Start of Given data
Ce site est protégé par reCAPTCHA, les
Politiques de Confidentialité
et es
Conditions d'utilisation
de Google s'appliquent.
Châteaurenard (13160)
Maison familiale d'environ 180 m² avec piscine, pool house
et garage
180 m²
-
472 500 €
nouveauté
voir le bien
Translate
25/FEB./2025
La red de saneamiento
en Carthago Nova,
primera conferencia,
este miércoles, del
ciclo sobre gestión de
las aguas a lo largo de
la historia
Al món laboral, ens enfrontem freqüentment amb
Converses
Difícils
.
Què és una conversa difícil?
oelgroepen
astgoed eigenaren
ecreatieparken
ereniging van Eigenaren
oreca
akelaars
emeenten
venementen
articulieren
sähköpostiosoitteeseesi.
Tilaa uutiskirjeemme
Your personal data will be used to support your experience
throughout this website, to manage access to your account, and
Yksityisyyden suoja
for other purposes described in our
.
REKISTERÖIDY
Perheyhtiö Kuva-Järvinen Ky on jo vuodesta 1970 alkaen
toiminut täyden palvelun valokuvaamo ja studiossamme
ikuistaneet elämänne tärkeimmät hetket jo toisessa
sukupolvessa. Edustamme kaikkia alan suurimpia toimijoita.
End of Given data
Start of Given data
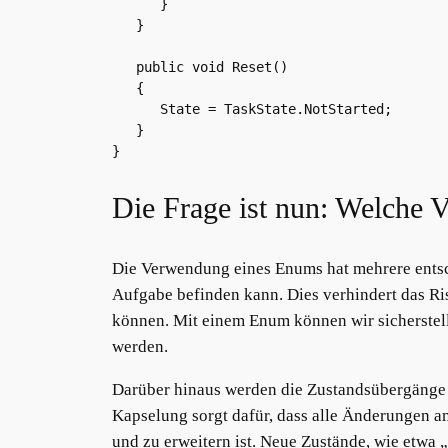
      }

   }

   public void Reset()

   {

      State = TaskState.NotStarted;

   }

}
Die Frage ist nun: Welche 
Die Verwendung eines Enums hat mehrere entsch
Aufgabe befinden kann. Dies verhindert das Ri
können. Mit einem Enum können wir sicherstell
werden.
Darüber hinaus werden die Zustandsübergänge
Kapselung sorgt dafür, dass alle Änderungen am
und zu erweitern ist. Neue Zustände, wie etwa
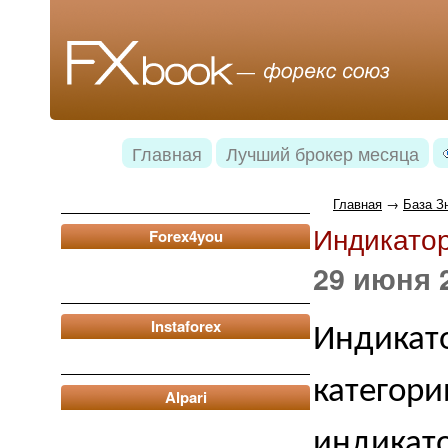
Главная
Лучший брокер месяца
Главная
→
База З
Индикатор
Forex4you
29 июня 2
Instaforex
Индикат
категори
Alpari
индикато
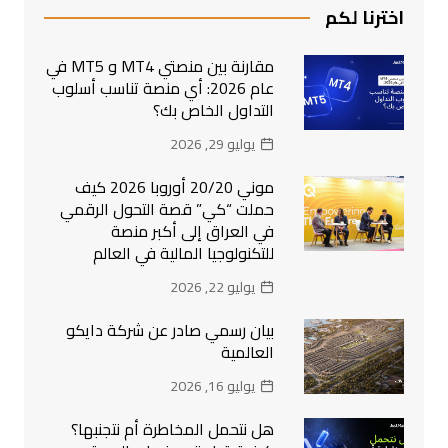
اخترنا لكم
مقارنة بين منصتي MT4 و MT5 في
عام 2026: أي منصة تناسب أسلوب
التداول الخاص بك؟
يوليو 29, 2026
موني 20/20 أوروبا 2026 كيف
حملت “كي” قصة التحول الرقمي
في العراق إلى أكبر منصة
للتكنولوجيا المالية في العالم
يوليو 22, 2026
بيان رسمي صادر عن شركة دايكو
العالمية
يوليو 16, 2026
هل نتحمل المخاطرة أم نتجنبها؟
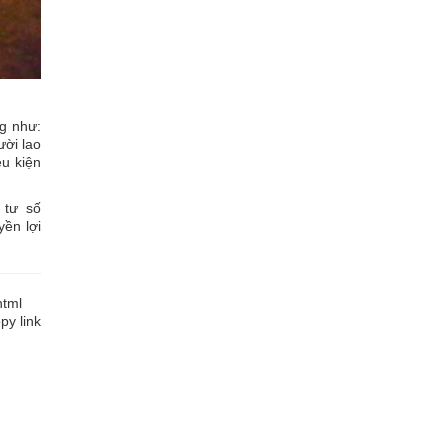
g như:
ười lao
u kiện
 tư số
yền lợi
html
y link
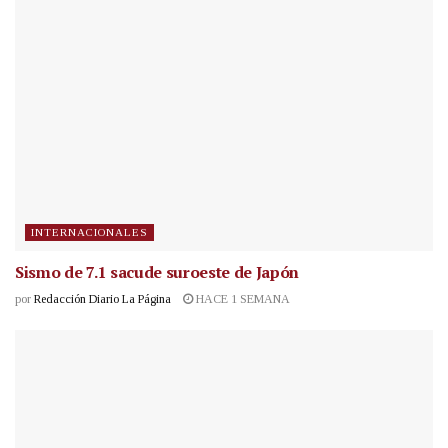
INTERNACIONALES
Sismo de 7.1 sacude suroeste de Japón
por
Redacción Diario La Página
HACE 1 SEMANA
End of Given data
Start of Given data
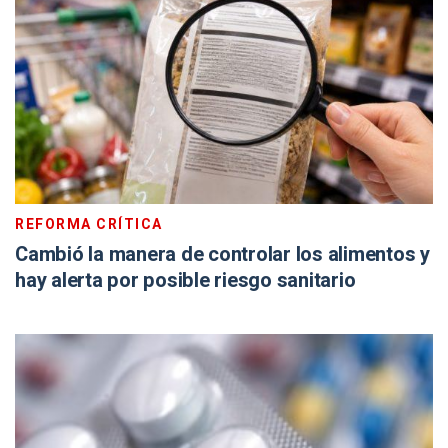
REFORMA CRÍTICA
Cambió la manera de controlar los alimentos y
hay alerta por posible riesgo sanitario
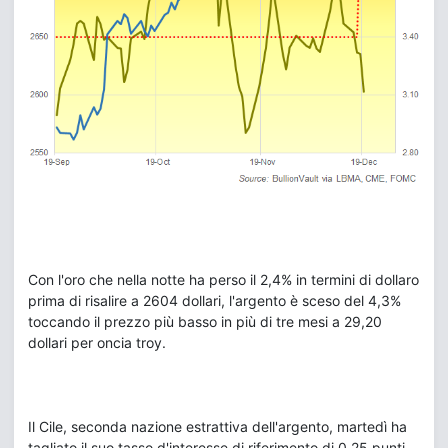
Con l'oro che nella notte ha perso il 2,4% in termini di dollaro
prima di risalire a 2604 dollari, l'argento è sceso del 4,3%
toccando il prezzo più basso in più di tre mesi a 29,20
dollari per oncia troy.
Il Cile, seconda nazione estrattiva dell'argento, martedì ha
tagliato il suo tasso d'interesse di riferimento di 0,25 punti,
End of Given data
- **Exercise instructions**
Find and copy each line in the material above where the string "يوليو" occurs.

- **Output for this exercise**
يوليو 29, 2026
يوليو 22, 2026
يوليو 16, 2026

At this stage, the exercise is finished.